[Task material — start]
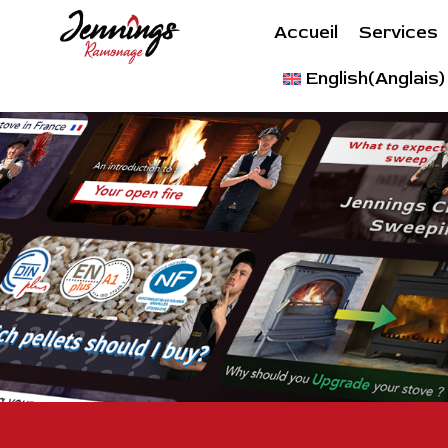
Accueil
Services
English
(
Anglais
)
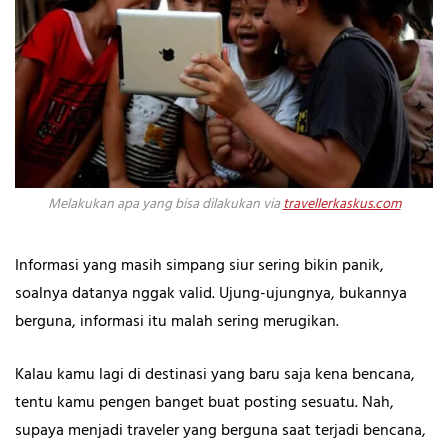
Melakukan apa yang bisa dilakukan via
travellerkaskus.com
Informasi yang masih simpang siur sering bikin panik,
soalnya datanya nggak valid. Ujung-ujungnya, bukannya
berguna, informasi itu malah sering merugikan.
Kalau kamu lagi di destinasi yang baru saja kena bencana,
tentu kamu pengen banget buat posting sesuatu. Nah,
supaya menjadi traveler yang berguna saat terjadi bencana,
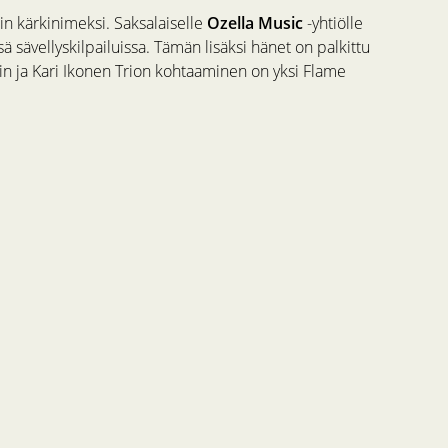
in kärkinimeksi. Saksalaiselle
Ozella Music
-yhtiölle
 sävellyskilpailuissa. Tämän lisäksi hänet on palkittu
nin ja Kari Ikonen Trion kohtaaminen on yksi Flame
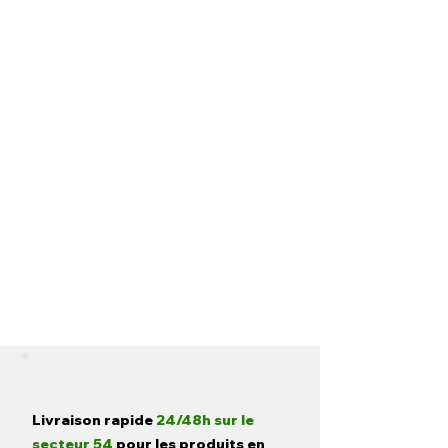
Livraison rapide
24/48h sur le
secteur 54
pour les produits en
[Task material — finish]
[Task material — start]
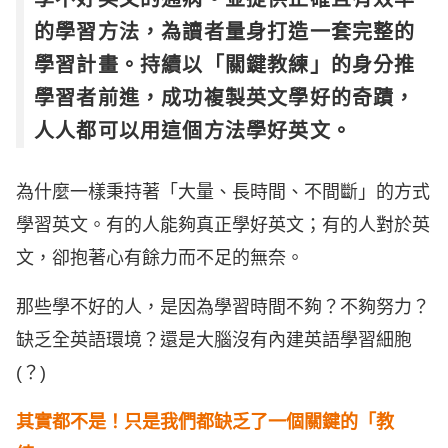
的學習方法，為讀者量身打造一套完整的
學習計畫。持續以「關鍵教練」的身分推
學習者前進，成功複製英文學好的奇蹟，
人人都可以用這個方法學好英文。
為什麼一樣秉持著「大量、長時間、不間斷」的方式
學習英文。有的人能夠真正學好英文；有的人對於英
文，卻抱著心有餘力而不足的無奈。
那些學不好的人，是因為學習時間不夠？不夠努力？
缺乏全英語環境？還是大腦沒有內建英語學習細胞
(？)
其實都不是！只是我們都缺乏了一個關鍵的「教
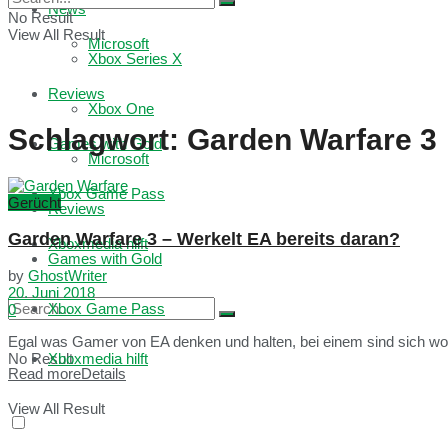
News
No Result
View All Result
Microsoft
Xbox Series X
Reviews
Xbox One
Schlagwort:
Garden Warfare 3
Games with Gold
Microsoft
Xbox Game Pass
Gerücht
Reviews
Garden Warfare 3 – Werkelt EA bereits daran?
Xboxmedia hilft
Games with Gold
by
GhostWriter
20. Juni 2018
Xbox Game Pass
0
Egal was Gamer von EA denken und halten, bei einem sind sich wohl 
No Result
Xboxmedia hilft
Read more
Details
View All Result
[Task material — finish]
[Task material — start]
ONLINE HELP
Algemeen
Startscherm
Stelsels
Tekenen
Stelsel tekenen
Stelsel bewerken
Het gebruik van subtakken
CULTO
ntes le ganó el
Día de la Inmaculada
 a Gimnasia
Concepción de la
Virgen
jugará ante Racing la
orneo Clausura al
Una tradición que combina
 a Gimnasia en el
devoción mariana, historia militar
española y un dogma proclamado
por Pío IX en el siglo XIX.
[Task material — finish]
## Task item
Retype exactly the lines above, from the one with "Día de la Inmaculada" through the one with "por Pío IX en el siglo XIX.", inclusive.

## Written answer
Día de la Inmaculada
 a Gimnasia
Concepción de la
Virgen
jugará ante Racing la
orneo Clausura al
Una tradición que combina
 a Gimnasia en el
devoción mariana, historia militar
española y un dogma proclamado
por Pío IX en el siglo XIX.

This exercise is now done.